[Record extracts Boundary: Start]

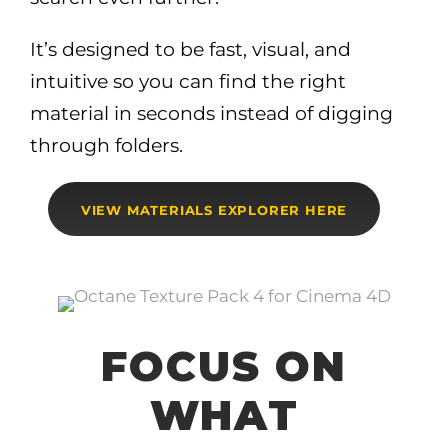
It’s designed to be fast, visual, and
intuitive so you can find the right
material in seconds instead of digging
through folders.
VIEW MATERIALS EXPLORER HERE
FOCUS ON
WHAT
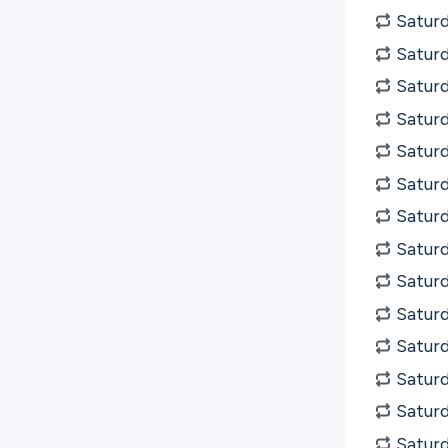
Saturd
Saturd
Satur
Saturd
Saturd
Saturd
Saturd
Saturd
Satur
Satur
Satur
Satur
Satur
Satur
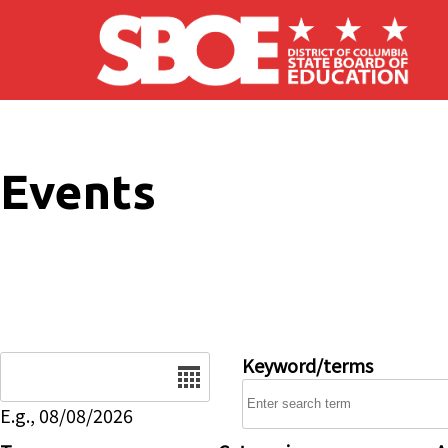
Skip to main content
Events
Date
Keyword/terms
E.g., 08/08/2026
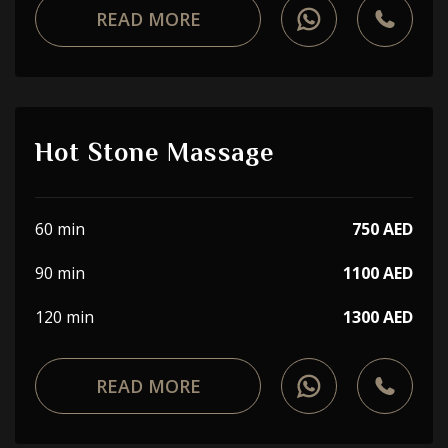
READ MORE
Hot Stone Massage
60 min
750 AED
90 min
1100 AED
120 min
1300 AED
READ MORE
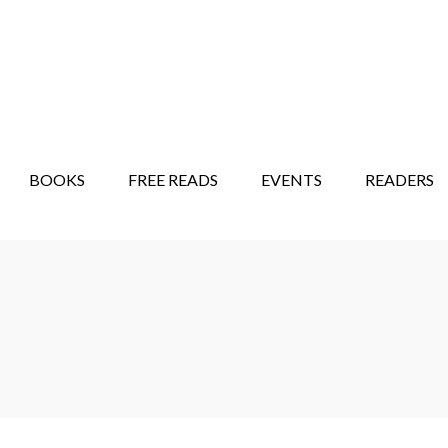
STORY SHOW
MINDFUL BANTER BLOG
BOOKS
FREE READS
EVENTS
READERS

[Record extracts Boundary: End]
[Record extracts Boundary: Start]

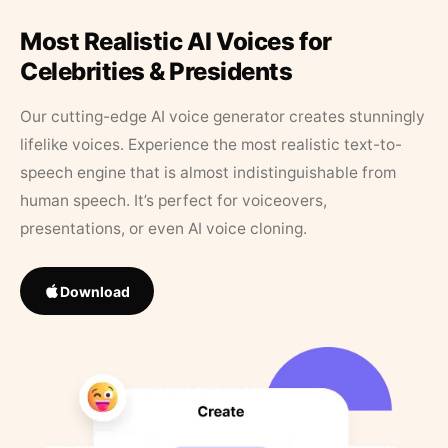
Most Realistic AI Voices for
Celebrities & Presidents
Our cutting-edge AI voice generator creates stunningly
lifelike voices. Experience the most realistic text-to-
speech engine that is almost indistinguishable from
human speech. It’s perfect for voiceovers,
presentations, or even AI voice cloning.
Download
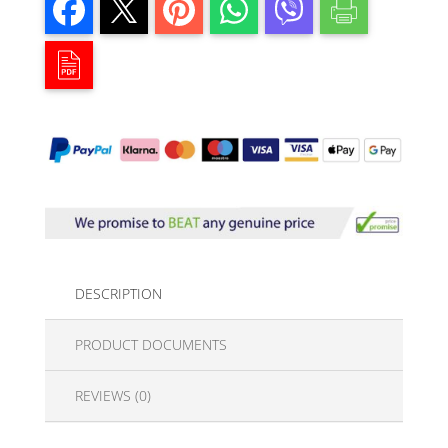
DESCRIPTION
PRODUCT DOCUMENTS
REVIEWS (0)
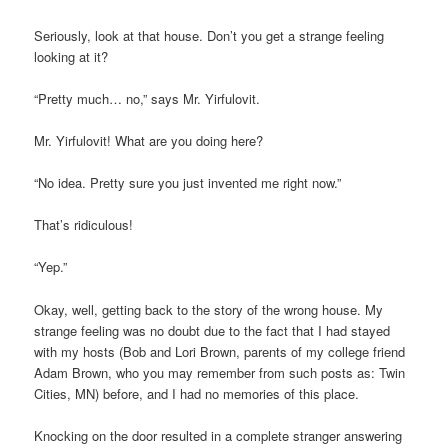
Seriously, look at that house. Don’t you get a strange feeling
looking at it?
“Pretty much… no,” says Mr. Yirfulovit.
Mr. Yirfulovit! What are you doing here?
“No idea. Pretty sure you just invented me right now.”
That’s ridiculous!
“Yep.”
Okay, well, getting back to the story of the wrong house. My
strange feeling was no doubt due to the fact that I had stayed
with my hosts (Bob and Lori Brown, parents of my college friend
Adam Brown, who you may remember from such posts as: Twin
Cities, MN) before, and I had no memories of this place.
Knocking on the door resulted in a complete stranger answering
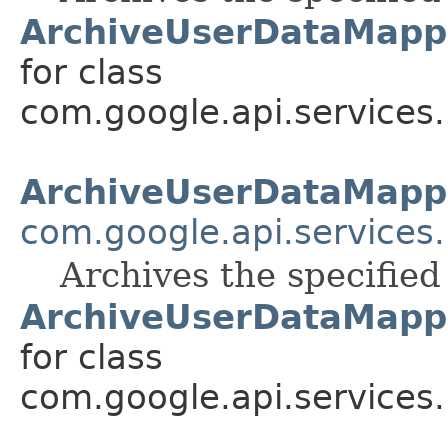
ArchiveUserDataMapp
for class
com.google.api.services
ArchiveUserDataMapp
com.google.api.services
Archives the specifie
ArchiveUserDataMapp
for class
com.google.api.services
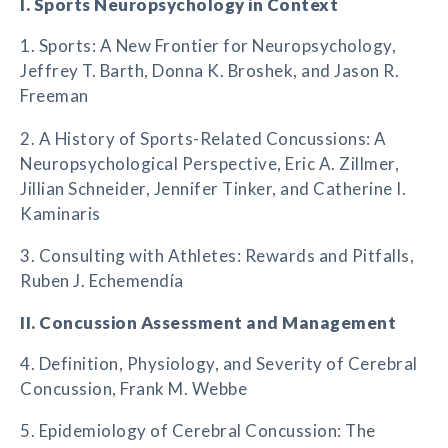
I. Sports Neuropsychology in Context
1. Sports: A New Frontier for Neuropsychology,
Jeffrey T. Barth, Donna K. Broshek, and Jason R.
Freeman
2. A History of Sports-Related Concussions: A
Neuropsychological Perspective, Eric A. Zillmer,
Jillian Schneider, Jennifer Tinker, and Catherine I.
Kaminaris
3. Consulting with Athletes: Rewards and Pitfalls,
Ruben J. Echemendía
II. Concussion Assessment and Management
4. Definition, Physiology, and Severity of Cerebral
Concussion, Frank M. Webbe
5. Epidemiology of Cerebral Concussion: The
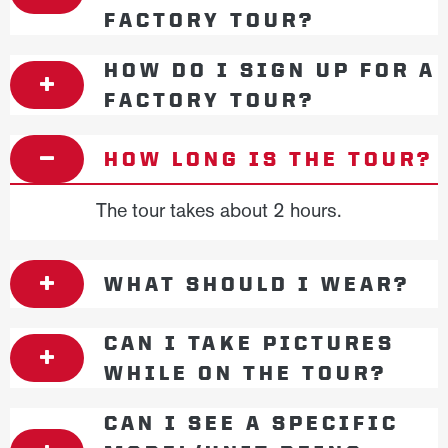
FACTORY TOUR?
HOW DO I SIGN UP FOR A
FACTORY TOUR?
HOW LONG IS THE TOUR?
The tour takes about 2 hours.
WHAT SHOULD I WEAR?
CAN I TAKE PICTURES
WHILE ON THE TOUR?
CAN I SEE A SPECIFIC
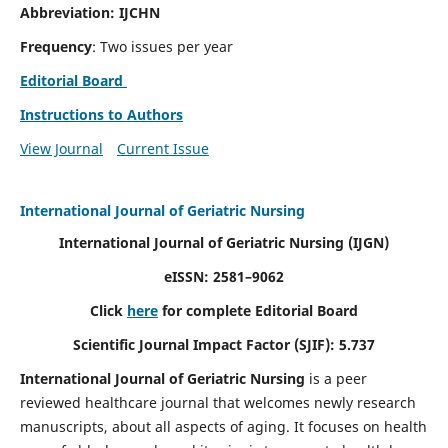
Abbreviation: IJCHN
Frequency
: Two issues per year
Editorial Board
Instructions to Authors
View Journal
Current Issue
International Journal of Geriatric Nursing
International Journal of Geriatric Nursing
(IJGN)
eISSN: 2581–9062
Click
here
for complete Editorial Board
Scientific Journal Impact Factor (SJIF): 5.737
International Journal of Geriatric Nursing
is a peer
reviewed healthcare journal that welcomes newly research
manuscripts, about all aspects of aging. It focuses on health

[Record extracts Boundary: End]

*Description of the task:* In the listing above, find the line with "WHILE ON THE TOUR?" and the line with "for complete Editorial Board". Output both, plus every line between them, and no pictures.

*Exercise result:*
WHILE ON THE TOUR?
CAN I SEE A SPECIFIC
Abbreviation: IJCHN
Frequency
: Two issues per year
Editorial Board
Instructions to Authors
View Journal
Current Issue
International Journal of Geriatric Nursing
International Journal of Geriatric Nursing
(IJGN)
eISSN: 2581–9062
Click
here
for complete Editorial Board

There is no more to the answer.